INPUT DATA:
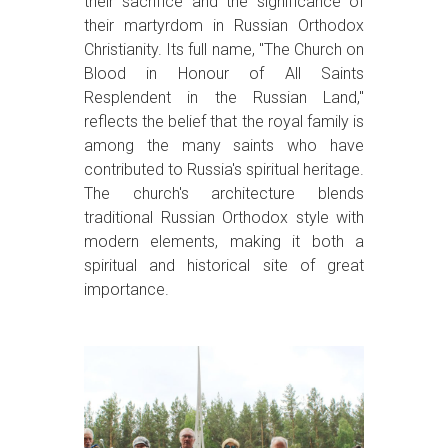
their sacrifice and the significance of
their martyrdom in Russian Orthodox
Christianity. Its full name, "The Church on
Blood in Honour of All Saints
Resplendent in the Russian Land,"
reflects the belief that the royal family is
among the many saints who have
contributed to Russia's spiritual heritage.
The church's architecture blends
traditional Russian Orthodox style with
modern elements, making it both a
spiritual and historical site of great
importance.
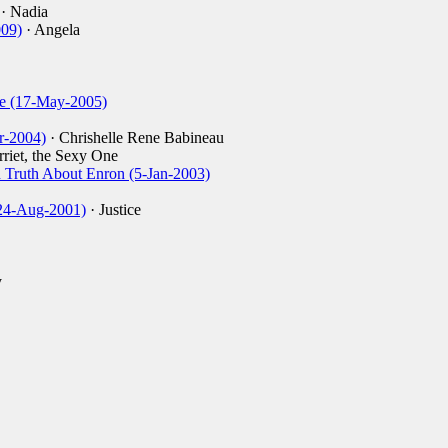
· Nadia
009)
· Angela
de (17-May-2005)
r-2004)
· Chrishelle Rene Babineau
riet, the Sexy One
Truth About Enron (5-Jan-2003)
(24-Aug-2001)
· Justice
y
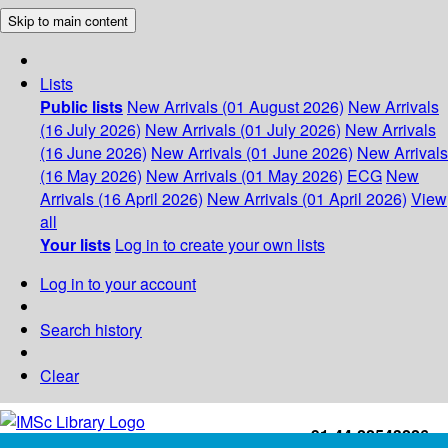
Skip to main content
Lists
Public lists
New Arrivals (01 August 2026)
New Arrivals
(16 July 2026)
New Arrivals (01 July 2026)
New Arrivals
(16 June 2026)
New Arrivals (01 June 2026)
New Arrivals
(16 May 2026)
New Arrivals (01 May 2026)
ECG
New
Arrivals (16 April 2026)
New Arrivals (01 April 2026)
View
all
Your lists
Log in to create your own lists
Log in to your account
Search history
Clear
+91-44-22543226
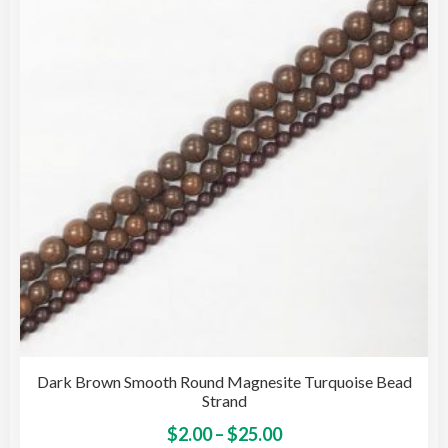
opti
may
be
cho
on
the
pro
pag
Dark Brown Smooth Round Magnesite Turquoise Bead
Strand
Price
This
$
2.00
–
$
25.00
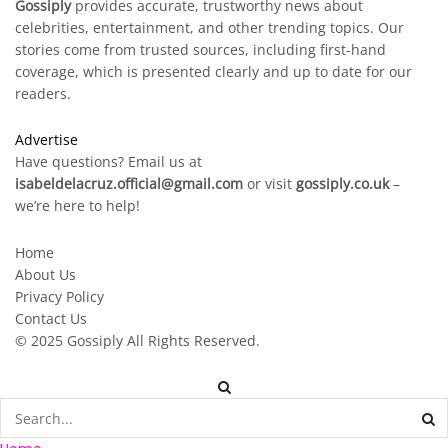
Gossiply
provides accurate, trustworthy news about
celebrities, entertainment, and other trending topics. Our
stories come from trusted sources, including first-hand
coverage, which is presented clearly and up to date for our
readers.
Advertise
Have questions? Email us at
isabeldelacruz.official@gmail.com
or visit
gossiply.co.uk
–
we’re here to help!
Home
About Us
Privacy Policy
Contact Us
© 2025
Gossiply
All Rights Reserved.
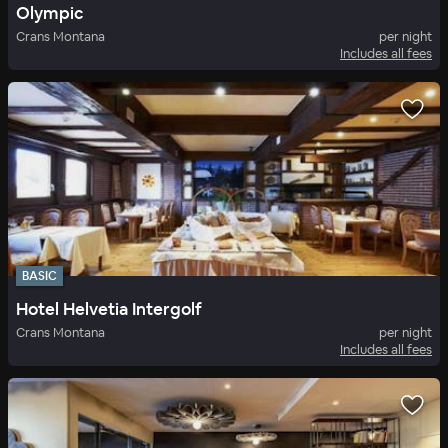
Olympic
Crans Montana
per night
Includes all fees
BASIC
Hotel Helvetia Intergolf
Crans Montana
per night
Includes all fees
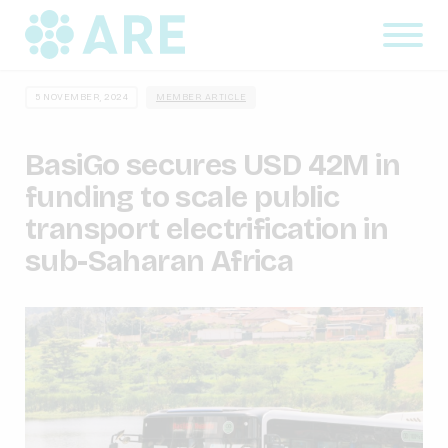
5 NOVEMBER, 2024
MEMBER ARTICLE
BasiGo secures USD 42M in
funding to scale public
transport electrification in
sub-Saharan Africa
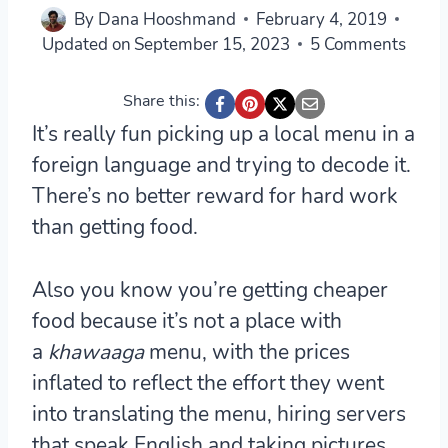
By
Dana Hooshmand
February 4, 2019
Updated on
September 15, 2023
5 Comments
Share this:
It’s really fun picking up a local menu in a
foreign language and trying to decode it.
There’s no better reward for hard work
than getting food.
Also you know you’re getting cheaper
food because it’s not a place with
a
khawaaga
menu, with the prices
inflated to reflect the effort they went
into translating the menu, hiring servers
that speak English and taking pictures.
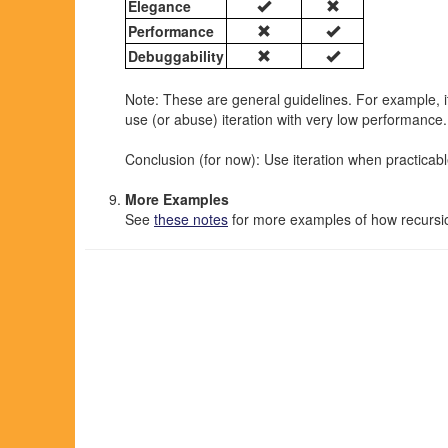
Elegance
Performance
Debuggability
Note: These are general guidelines. For example, it 
use (or abuse) iteration with very low performance.
Conclusion (for now): Use iteration when practicabl
More Examples
See
these notes
for more examples of how recursi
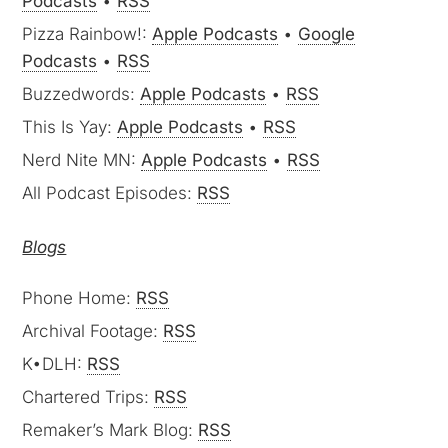
Podcasts
•
RSS
Pizza Rainbow!:
Apple Podcasts
•
Google
Podcasts
•
RSS
Buzzedwords:
Apple Podcasts
•
RSS
This Is Yay:
Apple Podcasts
•
RSS
Nerd Nite MN:
Apple Podcasts
•
RSS
All Podcast Episodes:
RSS
Blogs
Phone Home:
RSS
Archival Footage:
RSS
K•DLH:
RSS
Chartered Trips:
RSS
Remaker’s Mark Blog:
RSS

EXERCISE DETAILS: All lines of the material that contain the string "iteration" are to be copied.

WRITTEN RESPONSE:
use (or abuse) iteration with very low performance.
Conclusion (for now): Use iteration when practicabl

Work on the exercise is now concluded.